FOR a band who've been threatening to split up since before they released their first album, the Manic Street Preachers have oddly ended up as one of British rock's survival sagas, more than a decade since they first put Wales back on the musical map.

So whether releasing a greatest hits compilation at Christmas and, now, a 35-track, two-CD compilations of rarities and B-sides is finally the full stop at the end of their career remains to be seen.

Whatever it is, Lipstick Traces will have a place in the hearts of old-school Manics fans who would have turned their noses up at the glossy Forever Delayed best-of album.

Like many B-side albums, it gives a refreshing new perspective on the band, from across their six-album career - though it does remind you how limited the Manics' musical imagination was, compared to the angry, political and poetic intelligence they demonstrated in their lyrics.

You wonder how on earth songs as good as 4 Ever Delayed, Dead Trees And Traffic Islands and the venomous Holy Bible-era Judge Yr'Self didn't make it on to the albums. Meanwhile, Disc Two boasts cover versions - some wonder-fully unlikely - mostly culled from live shows.

Fellow Welsh countrymen Super Furry Animals also hit major label success in the mid-Nineties, but they never achieved the Manics' commercial peak, despite their likeable quirky and boldly experimental psychedelic pop.
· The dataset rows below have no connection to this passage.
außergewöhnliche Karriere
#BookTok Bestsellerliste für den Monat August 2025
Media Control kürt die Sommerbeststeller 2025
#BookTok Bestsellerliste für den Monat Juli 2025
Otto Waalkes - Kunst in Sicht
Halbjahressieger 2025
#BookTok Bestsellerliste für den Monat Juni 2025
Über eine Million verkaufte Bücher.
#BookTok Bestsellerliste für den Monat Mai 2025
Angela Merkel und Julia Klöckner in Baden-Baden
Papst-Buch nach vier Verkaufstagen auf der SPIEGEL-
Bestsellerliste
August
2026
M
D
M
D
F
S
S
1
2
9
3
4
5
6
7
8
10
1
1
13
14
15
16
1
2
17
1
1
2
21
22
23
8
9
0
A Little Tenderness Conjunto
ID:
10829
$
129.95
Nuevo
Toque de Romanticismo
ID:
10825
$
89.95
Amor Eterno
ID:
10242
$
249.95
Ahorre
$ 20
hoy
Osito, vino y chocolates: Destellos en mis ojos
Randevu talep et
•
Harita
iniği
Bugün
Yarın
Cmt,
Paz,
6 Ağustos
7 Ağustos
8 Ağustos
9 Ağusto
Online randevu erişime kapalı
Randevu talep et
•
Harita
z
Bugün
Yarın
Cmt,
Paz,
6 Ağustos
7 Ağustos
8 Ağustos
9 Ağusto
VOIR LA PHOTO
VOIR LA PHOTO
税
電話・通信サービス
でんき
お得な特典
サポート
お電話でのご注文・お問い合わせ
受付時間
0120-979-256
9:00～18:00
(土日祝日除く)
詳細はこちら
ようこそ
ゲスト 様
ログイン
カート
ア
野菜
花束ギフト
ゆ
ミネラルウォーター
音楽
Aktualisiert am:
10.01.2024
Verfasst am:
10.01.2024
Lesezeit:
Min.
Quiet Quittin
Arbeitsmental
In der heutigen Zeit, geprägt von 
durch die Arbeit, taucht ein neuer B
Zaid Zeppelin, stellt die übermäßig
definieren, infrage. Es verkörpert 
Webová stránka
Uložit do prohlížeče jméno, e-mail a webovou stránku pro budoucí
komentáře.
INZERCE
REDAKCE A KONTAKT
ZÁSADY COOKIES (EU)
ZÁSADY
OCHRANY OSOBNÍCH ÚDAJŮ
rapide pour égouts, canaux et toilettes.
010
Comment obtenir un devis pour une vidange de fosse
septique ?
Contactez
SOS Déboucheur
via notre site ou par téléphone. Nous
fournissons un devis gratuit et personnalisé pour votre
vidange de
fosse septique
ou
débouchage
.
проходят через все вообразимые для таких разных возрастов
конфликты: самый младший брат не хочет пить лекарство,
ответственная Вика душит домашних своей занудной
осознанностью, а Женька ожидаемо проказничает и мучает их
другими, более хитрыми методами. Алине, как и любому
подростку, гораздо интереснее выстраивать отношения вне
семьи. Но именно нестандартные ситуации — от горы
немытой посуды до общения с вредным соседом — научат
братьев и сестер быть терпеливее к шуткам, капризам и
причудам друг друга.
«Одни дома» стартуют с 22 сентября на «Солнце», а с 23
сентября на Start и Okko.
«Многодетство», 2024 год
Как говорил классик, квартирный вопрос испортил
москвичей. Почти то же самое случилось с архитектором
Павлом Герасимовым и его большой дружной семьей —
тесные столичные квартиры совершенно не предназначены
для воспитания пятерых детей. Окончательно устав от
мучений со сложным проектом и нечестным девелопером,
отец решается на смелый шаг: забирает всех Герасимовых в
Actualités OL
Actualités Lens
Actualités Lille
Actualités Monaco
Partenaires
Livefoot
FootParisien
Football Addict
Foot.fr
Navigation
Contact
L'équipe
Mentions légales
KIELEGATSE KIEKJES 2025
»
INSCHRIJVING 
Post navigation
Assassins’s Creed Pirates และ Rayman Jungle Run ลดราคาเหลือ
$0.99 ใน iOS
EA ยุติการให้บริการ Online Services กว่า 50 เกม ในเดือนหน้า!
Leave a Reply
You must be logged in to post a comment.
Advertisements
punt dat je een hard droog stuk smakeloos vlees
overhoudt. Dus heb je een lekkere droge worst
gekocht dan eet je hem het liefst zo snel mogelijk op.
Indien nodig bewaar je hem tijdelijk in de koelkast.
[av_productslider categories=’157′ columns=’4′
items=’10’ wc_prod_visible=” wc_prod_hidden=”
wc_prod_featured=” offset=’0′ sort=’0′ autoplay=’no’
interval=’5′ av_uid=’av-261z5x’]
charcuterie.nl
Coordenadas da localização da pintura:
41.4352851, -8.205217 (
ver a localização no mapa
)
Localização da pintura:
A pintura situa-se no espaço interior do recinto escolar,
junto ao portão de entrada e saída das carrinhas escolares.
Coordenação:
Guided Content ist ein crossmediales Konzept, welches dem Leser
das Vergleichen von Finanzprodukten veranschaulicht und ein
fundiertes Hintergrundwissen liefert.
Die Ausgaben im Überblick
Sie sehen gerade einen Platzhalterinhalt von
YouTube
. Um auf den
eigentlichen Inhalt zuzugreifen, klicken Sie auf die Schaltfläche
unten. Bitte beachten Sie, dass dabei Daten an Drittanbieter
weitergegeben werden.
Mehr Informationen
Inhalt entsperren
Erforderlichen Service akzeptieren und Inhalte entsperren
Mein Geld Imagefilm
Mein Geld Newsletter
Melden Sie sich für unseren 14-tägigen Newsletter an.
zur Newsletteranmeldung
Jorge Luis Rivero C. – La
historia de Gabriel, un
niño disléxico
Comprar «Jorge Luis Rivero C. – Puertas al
Phantom Power, is full of warm melodies, lush, loose, arrangements and off-the-wall lyrics. Rustic blues influences and glam rock (single Golden Retriever) are added to the Super Furry recipe this time out, and they even go a bit Seventies metal on Out Of Control.

As ever, Gruff Rhys and friends are too much tied up in their own private universe to hit a universal chord, but more than ever, it's a pleasant place to visit.